Для царя Алексея Михайловича начавшаяся война не ограничивалась отвоеванием Смоленска и других земель, составлявших древнерусское наследство. Конечной целью был Константинополь, где в Святой Софии должна была состояться общая молитва патриархов Вселенской православной церкви при участии патриарха Никона. Сам царь Алексей Михайлович говорил об этом только в частных разговорах, например, с приехавшим в Россию антиохийским патриархом Макарием. Диакон Павел Алеппский, автор описания путешествия патриарха Макария, вспоминал, как «великий визирь», как он называл боярина Морозова, передавал царские слова о защите Вселенской православной церкви и особом отношении к одному из восточных патриархов, оказавшемуся в Москве: «Как нам сообщил впоследствии его великий визирь, царь возымел великую веру к нашему учителю»[152]
.Главным дипломатическим итогом походов стали Виленские соглашения, заключенные боярином князем Никитой Ивановичем Одоевским 24 октября 1656 года. Перемирие с Речью Посполитой заключалось на выгодных для России условиях, предусматривавших передачу польского королевского престола царю Алексею Михайловичу и его наследникам. Виленский договор привел к вступлению России в войну со Швецией в 1656–1658 годах и к обострению дел на Украине. Но его заключение позволило утвердить новое значение московского двора в европейских делах. К царю Алексею Михайловичу приезжали с посольством представители венецианского дожа, чтобы узнать перспективы антитурецкого союза. Интересовался русскими делами и лорд-протектор Оливер Кромвель в Англии, также присылавший в Москву своего посла.

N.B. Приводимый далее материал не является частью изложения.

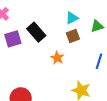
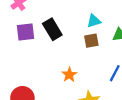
orange star: (57, 58) -> (69, 75), moved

К сожалению, даже в специальных исследованиях по истории русской дипломатии 1650-х годов можно найти лишь несколько упоминаний об участии боярина Бориса Ивановича в делах. Конечно, он обсуждал наказы боярину князю Никите Ивановичу Одоевскому, отправленному в Вильно в 1656 году. Сохранилось известие, что о «тайных делах» с дворовыми воеводами царя беседовал посланник курляндского герцога. Боярин Морозов получал предостережения (впрочем, неуслышанные) гетмана Богдана Хмельницкого от заключения договоренностей с польским королем. И дальше Борис Иванович традиционно участвовал в принятии решений на малороссийском направлении.

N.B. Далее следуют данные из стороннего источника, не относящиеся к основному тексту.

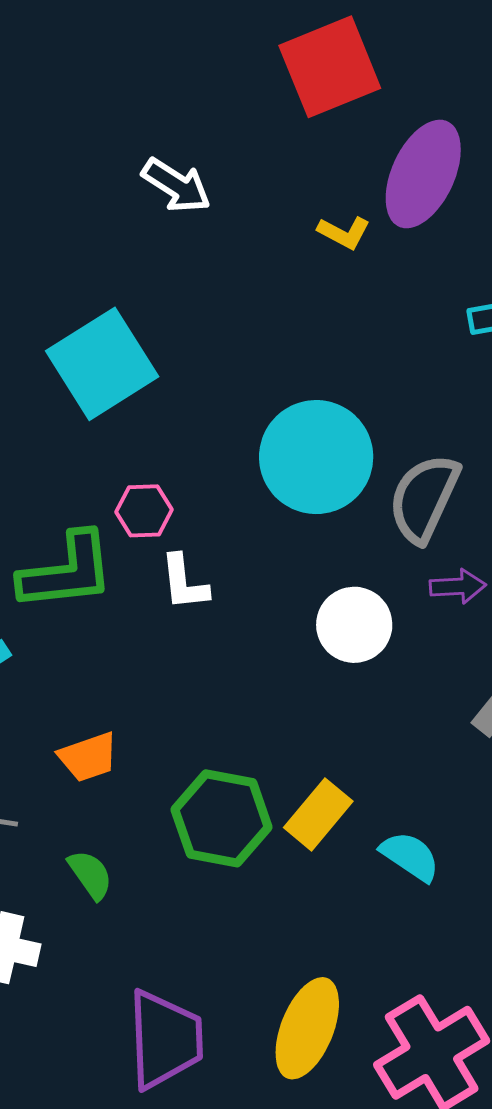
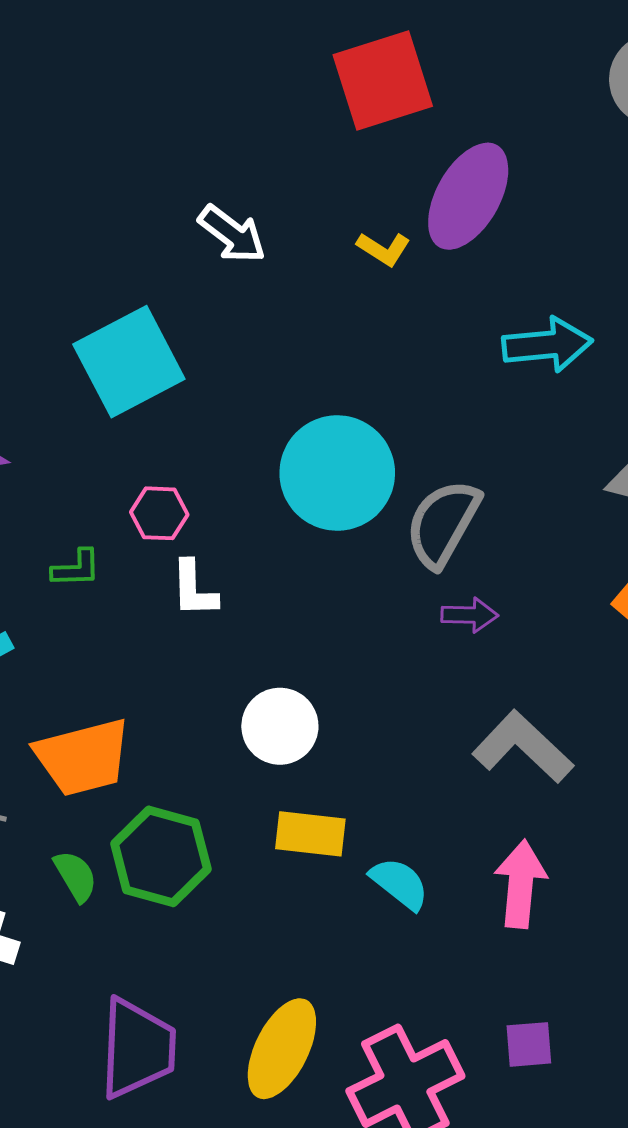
white arrow: (176, 185) -> (232, 234), moved
green L-shape: (67, 572) -> (76, 568), size x0.5
white circle: (354, 625) -> (280, 726), moved
orange trapezoid: (88, 757) -> (83, 757), size x1.6
yellow rectangle: (318, 814) -> (310, 834), turned 52
green hexagon: (222, 818) -> (161, 856), moved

Немного больше известно о контактах боярина Бориса Ивановича Морозова с представителем великого литовского гетмана Павла Сапеги.

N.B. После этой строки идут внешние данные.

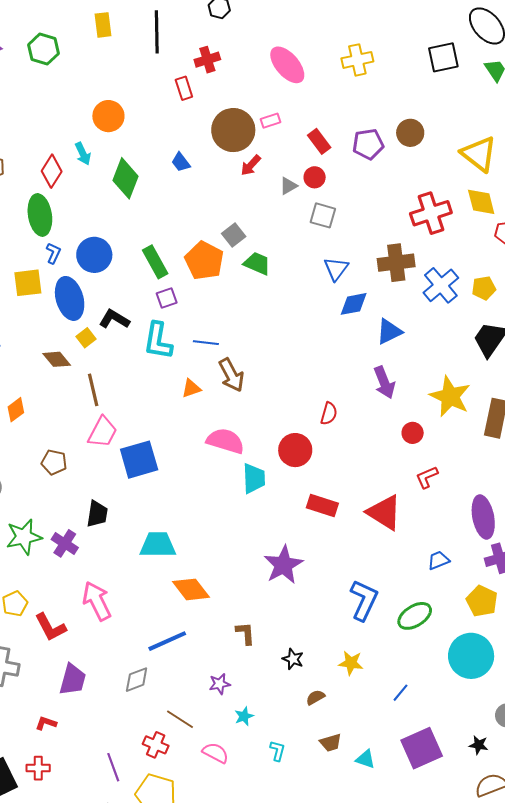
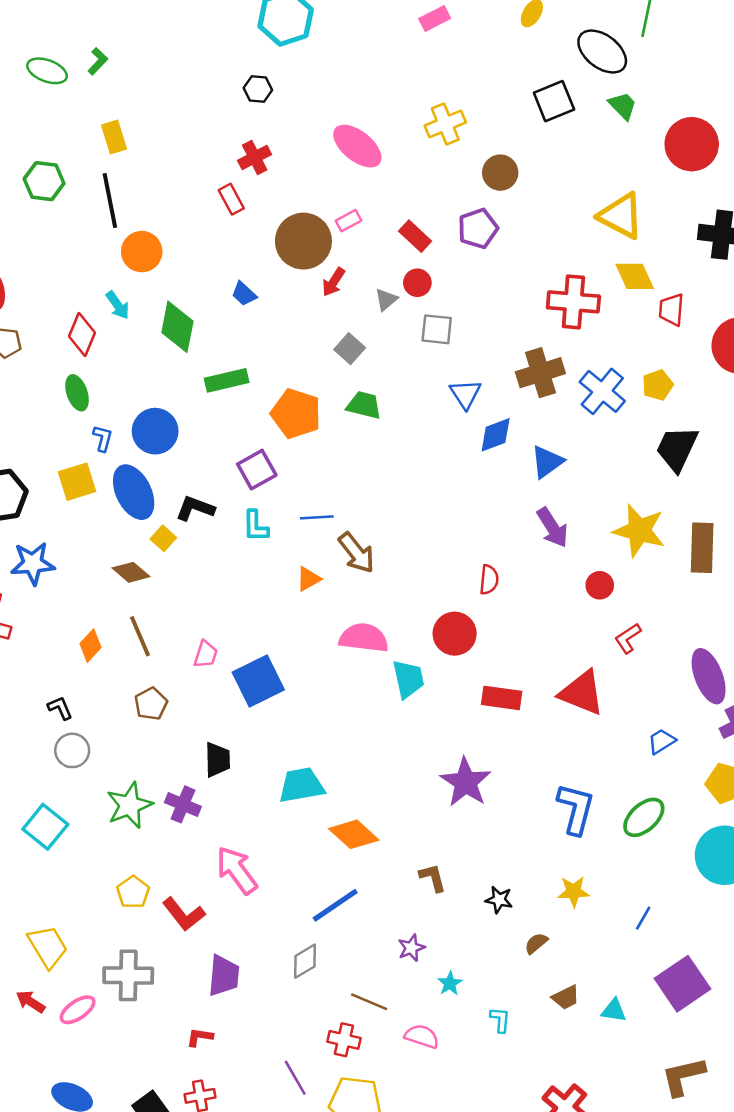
black line: (157, 32) -> (110, 201), moved
brown circle: (410, 133) -> (500, 173), moved
red cross: (431, 213) -> (573, 302), turned 33
green ellipse: (40, 215) -> (77, 393), size x0.7
gray square: (234, 235) -> (350, 349), moved
green rectangle: (155, 262) -> (227, 380), moved, turned -64
purple square: (167, 298) -> (257, 470), size x1.4
cyan L-shape: (158, 341) -> (255, 526), size x0.7
brown line: (93, 390) -> (140, 636), moved
pink trapezoid: (103, 432) -> (206, 654), size x0.7
brown pentagon: (54, 462) -> (151, 704), turned -30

Вскоре после взятия Вильно, 30 ноября 1655 года, гродненский подстолий Самуил Гладовицкий приехал в царскую ставку в Смоленск. Дальше несколько дней шли переговоры, о которых историк Лев Валентинович Заборовский, исследователь дипломатии России, Швеции и Великого княжества Литовского времен польского «Потопа», написал слова, приоткрывающие эмоции исследователя, работающего с дипломатическими документами того времени: «Не запротоколирована процедура приема или отпуска С. Гладовицкого царем, хотя обычно это делалось. Очевидно, это происходило в полу- или неофициальной обстановке. Не говорю уже о невозможности из-за отсутствия источников воссоздать ход обсуждения русской стороной выдвигаемых при переговорах предложений — это вообще часто встречающийся, хотя и в разной степени, минус тогдашней дипломатической документации России. В данном случае всё это усугублялось и походной обстановкой, многое, надо полагать, просто не фиксировалось, а определялось в устной форме».